The show begins in darkness, with audio recordings of women talking about their struggles with gender expectations. One voice talks about wanting to wear tight pants simply because she loves her "booty", but feeling judged for looking desperate. Another says she felt like a slut for initiating sex with her boyfriend.
What follows is a cabaret hosted by the sexually-liberated captain, who gets turned on by things like Dead Poet's Society references. The episodic numbers alternate between drama, comedy and dance, all accompanied by a ukulele, banjo, guitar, drum, cello and tambourine playing a dark folk soundtrack. Two actresses trade off playing Shelley's monster, wearing a only nude thong, a mask and body paint in asymmetrical blobs of green and blood red.
The show is dark, explicit, and one of the funniest treatments of gender politics you'll see outside of a comedy club (or inside). Some of the Portland in-jokes are overwrought, especially a rant about the remodelling of Southeast Division Street. But the Captain's in-your-face comedy carries, like when she jokes about Portland's love of things like bacon- and lavender-infused bourbon.

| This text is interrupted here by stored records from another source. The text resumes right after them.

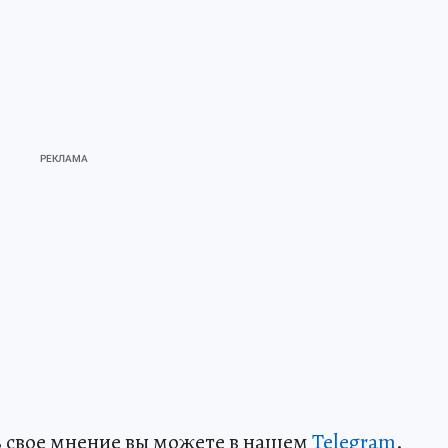
ть свое мнение вы можете в нашем
Telegram
.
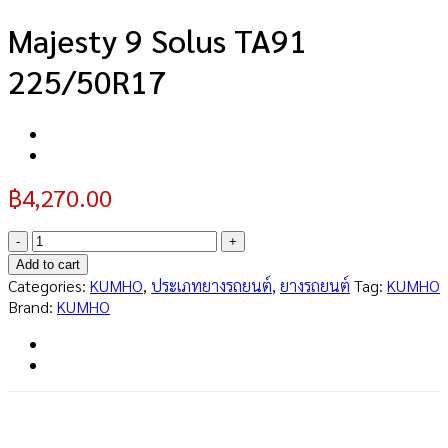
Majesty 9 Solus TA91
225/50R17
฿
4,270.00
Majesty
9
Add to cart
Solus
Categories:
KUMHO
,
ประเภทยางรถยนต์
,
ยางรถยนต์
Tag:
KUMHO
TA91
Brand:
KUMHO
225/50R17
quantity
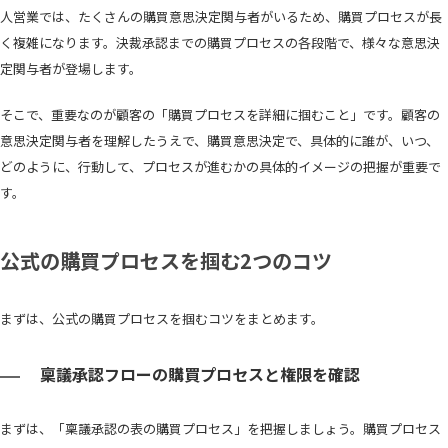
人営業では、たくさんの購買意思決定関与者がいるため、購買プロセスが長
く複雑になります。決裁承認までの購買プロセスの各段階で、様々な意思決
定関与者が登場します。
そこで、重要なのが顧客の「購買プロセスを詳細に掴むこと」です。顧客の
意思決定関与者を理解したうえで、購買意思決定で、具体的に誰が、いつ、
どのように、行動して、プロセスが進むかの具体的イメージの把握が重要で
す。
公式の購買プロセスを掴む2つのコツ
まずは、公式の購買プロセスを掴むコツをまとめます。
稟議承認フローの購買プロセスと権限を確認
まずは、「稟議承認の表の購買プロセス」を把握しましょう。購買プロセス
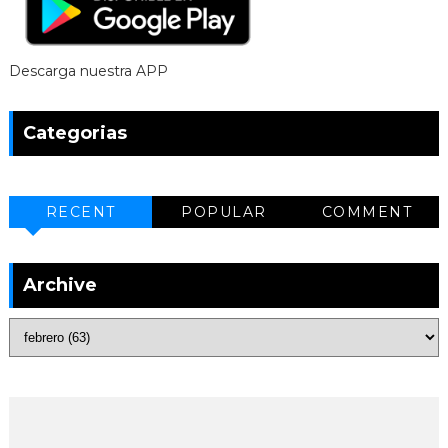
Descarga nuestra APP
Categorias
RECENT
POPULAR
COMMENT
Archive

The pregnant Dunn glows with sincerity and spunk, delivering a haunting strip-tease near the beginning where she croons a chant-like song about being the master of life, not a servant. As she sings, Dunn pulls pages of a novel off her skin to reveal her pregnant belly, covered in red glitter.
Although the theme of Portland's nouveau-posh culture comes off as heavy-handed, Frankenstein both wins laughs and provokes thought about women's issues. What Broken Planetarium has crafted is a wonderfully avant-garde variety show that caters to literary nerds, female-identifying activists and anyone who likes a good mindfuck with banjo accompaniment. Amid the fun, it goads us: look on your own monstrous desires.
GO: The Steep and Thorny Way To Heaven, SE 2nd Ave., & Hawthorne Blvd.. 8 pm Wednesday, Jan. 20 & Saturday, Jan. 23, 10 pm Thursday-Friday, Jan. 21-22 and 2 pm Sunday, Jan. 24. Individual tickets sold out.